O processo que pode resultar na devolução do montante será julgado amanhã, às 14h30 (de Brasília), pelo Tribunal de Contas da União (TCU). Na avaliação do parlamentar, o TCU talvez seja o último recurso para que essa injustiça possa ser revista da melhor forma possível, uma vez que a própria Agência Nacional de Energia Elétrica (Aneel) reconheceu o erro, mas foi contrária ao ressarcimento.
“O mínimo que o cidadão brasileiro espera, neste momento, é o ressarcimento desse dinheiro.

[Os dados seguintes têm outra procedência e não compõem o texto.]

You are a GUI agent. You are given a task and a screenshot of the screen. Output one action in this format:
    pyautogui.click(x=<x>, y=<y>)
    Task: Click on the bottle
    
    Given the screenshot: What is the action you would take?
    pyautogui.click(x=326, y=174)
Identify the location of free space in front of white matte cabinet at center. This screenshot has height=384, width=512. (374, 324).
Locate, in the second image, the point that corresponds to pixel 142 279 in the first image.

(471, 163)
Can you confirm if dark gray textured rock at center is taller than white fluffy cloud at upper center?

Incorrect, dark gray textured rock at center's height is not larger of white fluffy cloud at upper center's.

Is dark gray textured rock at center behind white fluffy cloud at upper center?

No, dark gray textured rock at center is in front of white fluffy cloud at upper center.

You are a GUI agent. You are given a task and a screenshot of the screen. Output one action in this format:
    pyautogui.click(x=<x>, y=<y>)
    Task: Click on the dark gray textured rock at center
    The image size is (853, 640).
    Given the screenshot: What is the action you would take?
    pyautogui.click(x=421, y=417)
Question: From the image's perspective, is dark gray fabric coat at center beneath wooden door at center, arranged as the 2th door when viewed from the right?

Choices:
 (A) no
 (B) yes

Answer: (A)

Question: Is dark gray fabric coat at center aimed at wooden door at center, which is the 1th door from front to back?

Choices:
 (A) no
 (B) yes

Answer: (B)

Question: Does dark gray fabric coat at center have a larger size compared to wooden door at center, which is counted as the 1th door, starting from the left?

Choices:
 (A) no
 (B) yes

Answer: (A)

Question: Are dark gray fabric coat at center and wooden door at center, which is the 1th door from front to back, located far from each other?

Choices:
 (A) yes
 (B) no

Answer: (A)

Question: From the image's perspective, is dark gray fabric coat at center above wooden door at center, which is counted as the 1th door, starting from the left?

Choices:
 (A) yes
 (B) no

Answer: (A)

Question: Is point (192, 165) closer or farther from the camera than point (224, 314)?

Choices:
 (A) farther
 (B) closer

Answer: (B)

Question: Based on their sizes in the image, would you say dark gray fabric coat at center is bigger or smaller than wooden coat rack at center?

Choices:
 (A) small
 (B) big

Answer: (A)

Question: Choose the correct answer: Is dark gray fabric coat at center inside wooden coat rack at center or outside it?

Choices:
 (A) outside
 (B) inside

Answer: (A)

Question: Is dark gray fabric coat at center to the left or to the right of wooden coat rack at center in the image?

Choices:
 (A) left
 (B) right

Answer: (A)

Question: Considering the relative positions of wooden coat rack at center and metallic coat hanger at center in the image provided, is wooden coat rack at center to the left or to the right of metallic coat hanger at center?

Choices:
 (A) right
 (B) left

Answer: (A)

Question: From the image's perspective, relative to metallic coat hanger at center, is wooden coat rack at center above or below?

É isso que estamos pedindo e é essa confiança que depositamos no TCU, para que decida em favor da sociedade. O consumidor não pode pagar por um erro da empresa”, comentou Rotta, ao acrescentar que, por meio da Comissão de Defesa do Consumidor da Assembleia Legislativa do Estado do Amazonas (CDC-Aleam) solicitou explicações da Aneel sobre a cobrança, além do ressarcimento aos consumidores, e também enviou um expediente ao TCU — em maio deste ano — pedindo celeridade no julgamento do processo.
O processo tramita no TCU desde 2007. A área técnica do tribunal confirma a existência da cobrança indevida e que a Aneel é obrigada a adotar medidas para readequar o valor das tarifas e ressarcir os consumidores.
Rotta fez questão de afirmar ainda que o ressarcimento deverá ser feito com base no Código de Defesa do Consumidor (CDC). Ao citar o artigo 42, parágrafo único do CDC, o deputado explicou que a quantia cobrada indevidamente deverá ser devolvida em dobro. “Sempre que um consumidor é cobrado de forma indevida e faz o pagamento, conforme o Código de Defesa do Consumidor, ele terá de ser ressarcido em dobro,” explicou Rotta.
O erro na metodologia de cálculo foi descoberto pelo TCU em 2009 e admitido pela Aneel. Pela fórmula, as despesas com todos os encargos embutidos na conta de luz eram divididas pelo número de contribuintes. No entanto, o cálculo não levava em conta o aumento de consumidores ao longo do ano e o resíduo – calculado em R$ 1 bilhão ao ano – ficava com as distribuidoras.
TCU e reguladoras
Para o deputado Marcos Rotta, este caso, cuja irregularidade levou 7 anos para ser descoberta pela Aneel, pode ter sido o estopim para que parlamentares federais e o próprio TCU ocupem o papel de fiscal das agências reguladoras. “Uma comissão do Senado deve examinar hoje um projeto que prevê a realização de auditorias pelo Tribunal de Contas da União (TCU) nas agências reguladoras do país. Desta forma, acredito que agências como a Aneel, vão pensar duas vezes antes de decidir em favor de concessionárias”, comentou Rotta.
Como o PLS 438/2007 (Projeto de Lei do Senado) tramita em caráter terminativo, caso ele seja aprovado pela Comissão de Meio-Ambiente, Defesa do Consumidor e Fiscalização e Controle, não precisa passar pelo plenário da Casa.
De acordo com o texto, as auditorias operacionais deverão ser periódicas e buscarão avaliar o desempenho da agência e de seus diretores. Ao final, os processos deverão ser enviados ao Senado e à Câmara dos Deputados.